The parking lot across the south east of the codes Lärchenturm / Cjajnik, Koschutnikturm / Košutnikov turn. At the beginning of the way, we will also see the big picture Košute and accurately vrisanimi routes to Cjajnik and turn Košutnikov. The path then some time passing through the woods towards the east and us to a crossroads where it is focusing our right to CN Cjajnik. Soon come from the forest to scree which then needs to be cut across to the west (toward the Cjajniku). In prečenju scree follow the red white markings, large yellow markings on the rocks but to us confused, as kept by melišču up to the ravine, leading to Cjajnikovi stubs.

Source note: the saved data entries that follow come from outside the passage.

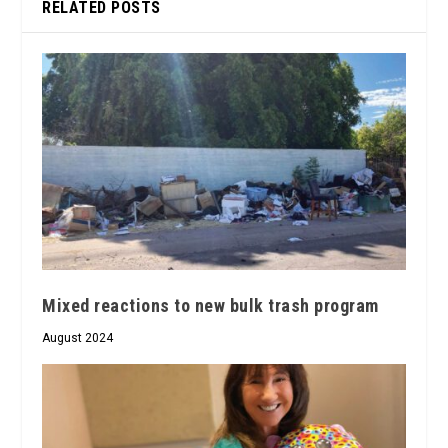
RELATED POSTS
Mixed reactions to new bulk trash program
August 2024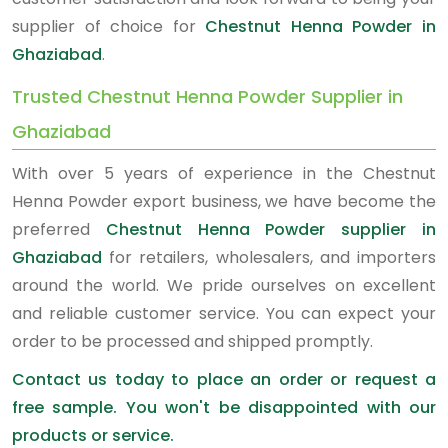
supplier of choice for
Chestnut Henna Powder in
Ghaziabad
.
Trusted Chestnut Henna Powder Supplier in
Ghaziabad
With over 5 years of experience in the Chestnut
Henna Powder export business, we have become the
preferred
Chestnut Henna Powder supplier in
Ghaziabad
for retailers, wholesalers, and importers
around the world. We pride ourselves on excellent
and reliable customer service. You can expect your
order to be processed and shipped promptly.
Contact us today to place an order or request a
free sample. You won't be disappointed with our
products or service.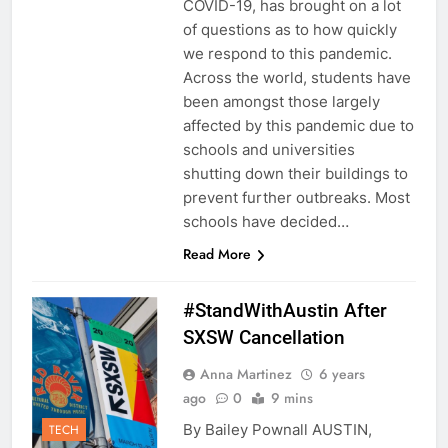
COVID-19, has brought on a lot
of questions as to how quickly
we respond to this pandemic.
Across the world, students have
been amongst those largely
affected by this pandemic due to
schools and universities
shutting down their buildings to
prevent further outbreaks. Most
schools have decided…
Read More
#StandWithAustin After
SXSW Cancellation
Anna Martinez
6 years
ago
0
9 mins
By Bailey Pownall AUSTIN,
TECH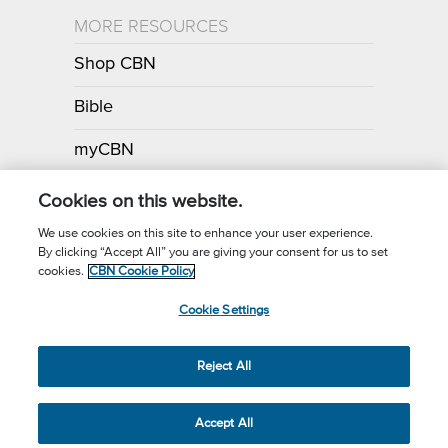
MORE RESOURCES
Shop CBN
Bible
myCBN
Apps
Cookies on this website.
We use cookies on this site to enhance your user experience.
By clicking “Accept All” you are giving your consent for us to set
Call for Prayer: (800) 700-7000
cookies.
CBN Cookie Policy
Donor Privacy Policy
Privacy Notice
Terms of Use
Cookie Settings
CBN Cookie Policy
Third Party Cookies
Cookie Settings
© 2026 The Christian Broadcasting Network, Inc., A nonprofit 501 (c)
Reject All
(3) Charitable Organization.
Accept All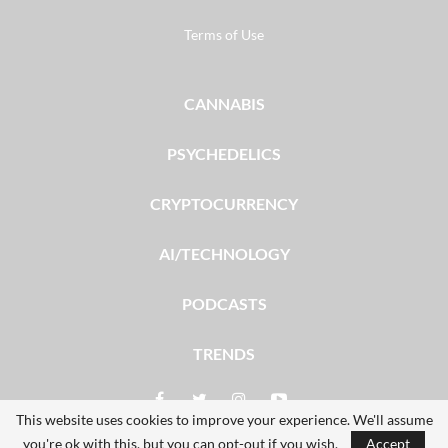
Terms of Use
CANNABIS
PSYCHEDELICS
CRYPTOCURRENCY
AI/TECHNOLOGY
PODCASTS
TRENDS
This website uses cookies to improve your experience. We'll assume
you're ok with this, but you can opt-out if you wish.
Accept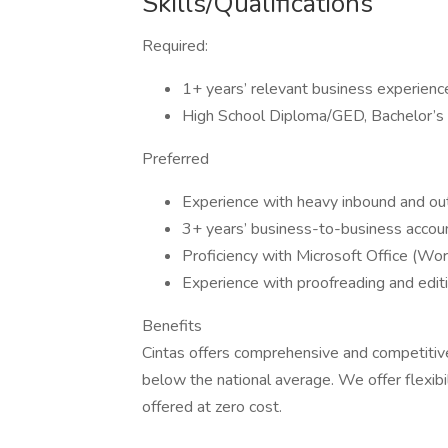
Skills/Qualifications
Required:
1+ years’ relevant business experienc
High School Diploma/GED, Bachelor’s
Preferred
Experience with heavy inbound and outb
3+ years’ business-to-business accou
Proficiency with Microsoft Office (Wor
Experience with proofreading and edi
Benefits
Cintas offers comprehensive and competitive
below the national average. We offer flexibil
offered at zero cost.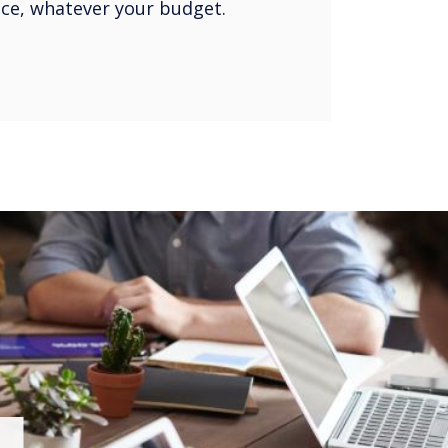
oice, whatever your budget.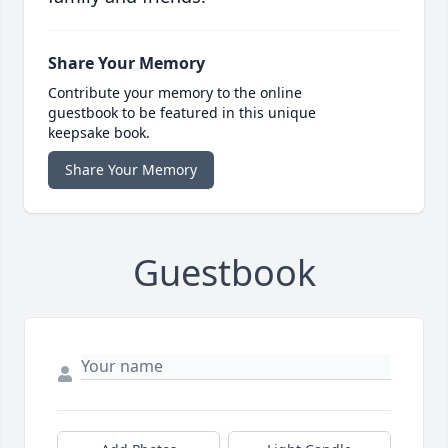
Share Your Memory
Contribute your memory to the online
guestbook to be featured in this unique
keepsake book.
Share Your Memory
Guestbook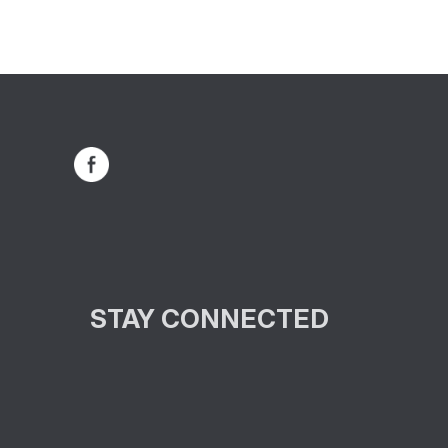
STAY CONNECTED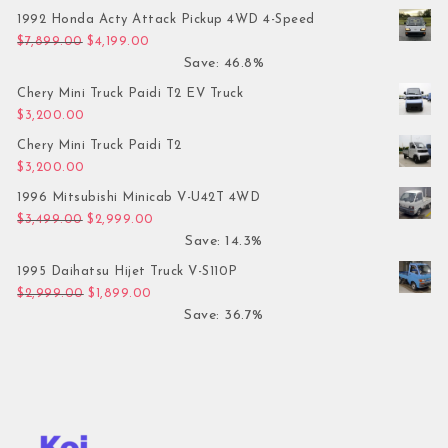
1992 Honda Acty Attack Pickup 4WD 4-Speed
Original price was: $7,899.00.
Current price is: $4,199.00.
$
7,899.00
$
4,199.00
Save: 46.8%
Chery Mini Truck Paidi T2 EV Truck
$
3,200.00
Chery Mini Truck Paidi T2
$
3,200.00
1996 Mitsubishi Minicab V-U42T 4WD
Original price was: $3,499.00.
Current price is: $2,999.00.
$
3,499.00
$
2,999.00
Save: 14.3%
1995 Daihatsu Hijet Truck V-S110P
Original price was: $2,999.00.
Current price is: $1,899.00.
$
2,999.00
$
1,899.00
Save: 36.7%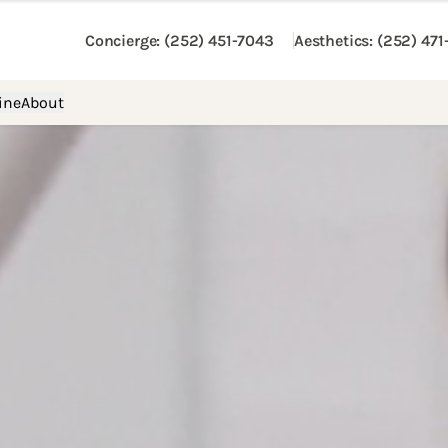
Concierge
: (252) 451-7043
Aesthetics
: (252) 47
ine
About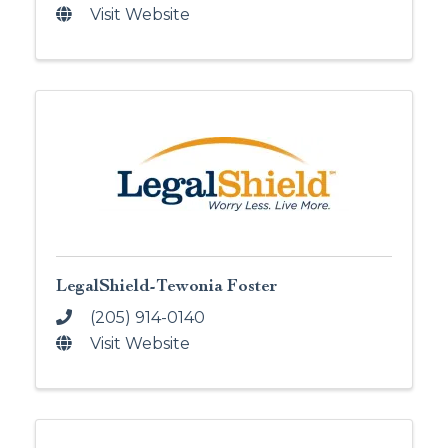
Visit Website
LegalShield-Tewonia Foster
(205) 914-0140
Visit Website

Entering the part of the way plezalni is equipped with the mandatory helmet and samovarovalnim kit, strongly recommended the use of climbing gloves. The path at the beginning of a steep vzpne and then crosses a steep wall to the right. The journey is consistently well-protected by jeklenico, occasionally we have also benefited from some staples, but much less than you might expect someone. Stop is not great and a lot of work we have to climb to do with hands. The path then take some time course slightly to the right, and what a few almost vertical vzpne. Later the path turns to the left and vzpne at slightly improved slightly poraščenem slope. For a short time, we also show the top Cjanovca, and then re-enter the wall. Again very sharply vzpnemo and the exposure is becoming more. Escarpment below rarely discounts, then the path turns slightly to the right and us to a crossroads on the crest tower. The choice we have two paths that lead to the top, regardless of whom we choose, however we have a very difficult climbing. The left path is marked by difficulty level D, but with the right difficulty level C.
Austrians estimated težvnost climbing routes with ratings from A to E with A easiest and most demanding E.
Right easier path, first passing the top right-hand and then to the top vzpne on the west side. The left path is the crossroads vzpne as vertically to the top. Climbing here is really very difficult because there are not many in the rock holds. To help us, only a few staples and the vertical jeklenica.
Cjajnik journey to the exceptionally difficult and is suitable only for the most skilled Gornik with enough power in the hands and with due samovarovanjem. The journey is the hardest in the total Karavankah and even more difficult than most Italian extremely difficult path in the Julian Alps.
In the territory of Slovenia demanding pathways so we do not find.
Descent may be on the path of the rise (in the upper part of the Route C difficulty levels). Another possibility is that either south to Cjajnikove stubs from which we continue to the main ridge Košute and descent on the Slovenian side or by climbing routes in the Košutnikov turn to the baseline. The path to Cjajnikove stubs over the east GRAPO is closed because of rocks falling.